Ever see Oracle do a presentation and the first slide is legalese called a Safe Harbor which basically says everything you are about to see and hear is subject to change and no business plans should be made on assumptions or potential future releases?  I feel like I should make a similar warning, let’s call it a bridge jumper.  Remember the old saying, “If all your friends jumped off a bridge, would you do it too?”.  Here’s what I’ll say: This works in DEV on EBS version R12.2, and I’ve done some minimal functional testing.  Don’t do it in PROD until you prove that it doesn’t impact something I forgot about or can’t foresee.  I recommend a regression pass.  Also don’t use products you’re not licensed for, such as advanced compression, even in non-production environments.

References

http://docs.oracle.com/cd/B28359_01/appdev.111/b28393/adlob_smart.htm

http://www.oracle.com/technetwork/articles/sql/11g-securefiles-084075.html

Just the Highlights

You can convert your FND_LOBS table via online redefintion from basicfiles to securefiles.  In doing so, you will define the new lob table as securefile storage, and if you use deduplication and compression clauses, you will probably save a lot of space.  I did, dropping from 150GB to about 50GB.

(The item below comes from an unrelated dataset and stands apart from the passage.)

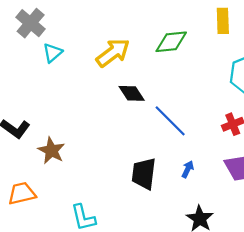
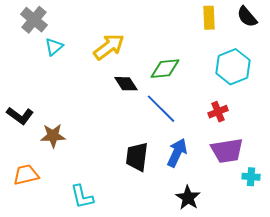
green diamond: (171, 42) -> (165, 69), moved
brown star: (51, 151) -> (53, 136), turned -30
blue arrow: (188, 169) -> (177, 153), size x1.8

select a.owner, a.table_name, a.column_name, a.segment_name , b.bytes/1024/1024
    from dba_lobs a, dba_segments b
    where a.segment_name = b.segment_name
    and a.owner = b.owner
    and a.table_name like 'FND_LOBS%'
   order by b.bytes/1024/1024 desc
SQL> /
OWNER                   TABLE_NAME              COLUMN_NAME                     SEGMENT_NAME            B.BYTES/1024/1024
------------------------------ ------------------------------ --------------------------------------------------
APPLSYS                FND_LOBS               FILE_DATA                      SYS_LOB0000034032C00004$$        149115.25

By the Numbers

I really wish WordPress would let me paste code in better, as I could make this a lot easier on the eyes.  Well you get what you get.

1. Increase the size of your APPS_TS_MEDIA tablespace until you can hold at least another table some percentage of the size of your FND_LOBs lob segment.  See my prior post to figure out how to determine this.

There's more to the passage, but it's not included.